TASK TO COMPLETE
An exact copy of the listing below is required, minus its pictures.

RECORDED INFORMATION

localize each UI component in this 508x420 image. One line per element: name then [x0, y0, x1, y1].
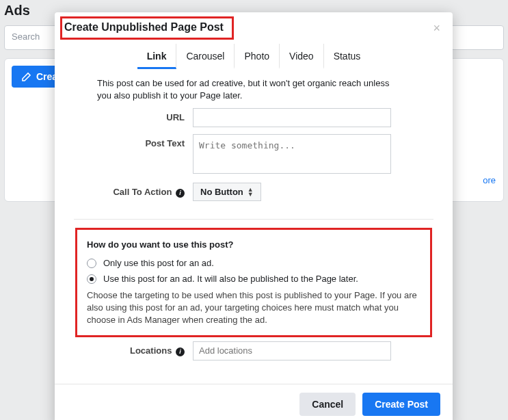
- pencil-edit-icon: [21, 71, 32, 82]
- usage-heading: How do you want to use this post?: [87, 239, 420, 250]
- radio-icon: [87, 274, 96, 284]
- radio-icon: [87, 259, 96, 268]
- radio-label: Use this post for an ad. It will also be…: [103, 274, 358, 284]
- close-icon[interactable]: ×: [433, 12, 443, 34]
- cta-value: No Button: [200, 187, 243, 197]
- tab-status[interactable]: Status: [324, 44, 371, 69]
- cta-select[interactable]: No Button ▲▼: [193, 183, 261, 201]
- radio-option-ad-and-publish[interactable]: Use this post for an ad. It will also be…: [87, 274, 420, 284]
- radio-label: Only use this post for an ad.: [103, 258, 214, 268]
- tab-link[interactable]: Link: [137, 44, 177, 69]
- label-cta: Call To Action i: [75, 183, 193, 198]
- info-icon: i: [176, 189, 185, 198]
- form-section: URL Post Text Call To Action i No Button…: [55, 107, 453, 215]
- helper-text: This post can be used for ad creative, b…: [55, 69, 453, 107]
- section-divider: [74, 219, 433, 220]
- info-icon: i: [176, 347, 185, 356]
- sort-carets-icon: ▲▼: [248, 187, 254, 197]
- label-url: URL: [75, 108, 193, 122]
- usage-section-highlight: How do you want to use this post? Only u…: [75, 228, 432, 337]
- create-unpublished-post-modal: Create Unpublished Page Post × Link Caro…: [55, 12, 453, 420]
- modal-footer: Cancel Create Post: [55, 384, 453, 420]
- tab-photo[interactable]: Photo: [235, 44, 280, 69]
- label-locations: Locations i: [75, 341, 193, 356]
- tab-carousel[interactable]: Carousel: [176, 44, 235, 69]
- locations-input[interactable]: [193, 341, 391, 360]
- post-type-tabs: Link Carousel Photo Video Status: [55, 44, 453, 69]
- create-post-button[interactable]: Create Post: [362, 393, 440, 416]
- post-text-input[interactable]: [193, 134, 391, 174]
- radio-option-ad-only[interactable]: Only use this post for an ad.: [87, 258, 420, 268]
- truncated-link[interactable]: ore: [483, 175, 496, 185]
- label-post-text: Post Text: [75, 134, 193, 148]
- url-input[interactable]: [193, 108, 391, 127]
- cancel-button[interactable]: Cancel: [299, 393, 356, 416]
- tab-video[interactable]: Video: [280, 44, 324, 69]
- modal-title-highlight: Create Unpublished Page Post: [60, 16, 234, 40]
- modal-title: Create Unpublished Page Post: [64, 21, 224, 34]
- usage-note: Choose the targeting to be used when thi…: [87, 289, 420, 327]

ANSWER FOR THE TASK
localize each UI component in this 508x420 image. One line per element: name then [x0, y0, x1, y1].
- pencil-edit-icon: [21, 71, 32, 82]
- usage-heading: How do you want to use this post?: [87, 239, 420, 250]
- radio-icon: [87, 274, 96, 284]
- radio-icon: [87, 259, 96, 268]
- radio-label: Use this post for an ad. It will also be…: [103, 274, 358, 284]
- close-icon[interactable]: ×: [433, 12, 443, 34]
- cta-value: No Button: [200, 187, 243, 197]
- tab-status[interactable]: Status: [324, 44, 371, 69]
- cta-select[interactable]: No Button ▲▼: [193, 183, 261, 201]
- radio-option-ad-and-publish[interactable]: Use this post for an ad. It will also be…: [87, 274, 420, 284]
- radio-label: Only use this post for an ad.: [103, 258, 214, 268]
- tab-link[interactable]: Link: [137, 44, 177, 69]
- label-cta: Call To Action i: [75, 183, 193, 198]
- info-icon: i: [176, 189, 185, 198]
- form-section: URL Post Text Call To Action i No Button…: [55, 107, 453, 215]
- helper-text: This post can be used for ad creative, b…: [55, 69, 453, 107]
- section-divider: [74, 219, 433, 220]
- info-icon: i: [176, 347, 185, 356]
- sort-carets-icon: ▲▼: [248, 187, 254, 197]
- label-url: URL: [75, 108, 193, 122]
- usage-section-highlight: How do you want to use this post? Only u…: [75, 228, 432, 337]
- create-unpublished-post-modal: Create Unpublished Page Post × Link Caro…: [55, 12, 453, 420]
- modal-footer: Cancel Create Post: [55, 384, 453, 420]
- tab-photo[interactable]: Photo: [235, 44, 280, 69]
- label-locations: Locations i: [75, 341, 193, 356]
- tab-carousel[interactable]: Carousel: [176, 44, 235, 69]
- locations-input[interactable]: [193, 341, 391, 360]
- post-type-tabs: Link Carousel Photo Video Status: [55, 44, 453, 69]
- create-post-button[interactable]: Create Post: [362, 393, 440, 416]
- post-text-input[interactable]: [193, 134, 391, 174]
- radio-option-ad-only[interactable]: Only use this post for an ad.: [87, 258, 420, 268]
- truncated-link[interactable]: ore: [483, 175, 496, 185]
- label-post-text: Post Text: [75, 134, 193, 148]
- url-input[interactable]: [193, 108, 391, 127]
- cancel-button[interactable]: Cancel: [299, 393, 356, 416]
- tab-video[interactable]: Video: [280, 44, 324, 69]
- modal-title-highlight: Create Unpublished Page Post: [60, 16, 234, 40]
- modal-title: Create Unpublished Page Post: [64, 21, 224, 34]
- usage-note: Choose the targeting to be used when thi…: [87, 289, 420, 327]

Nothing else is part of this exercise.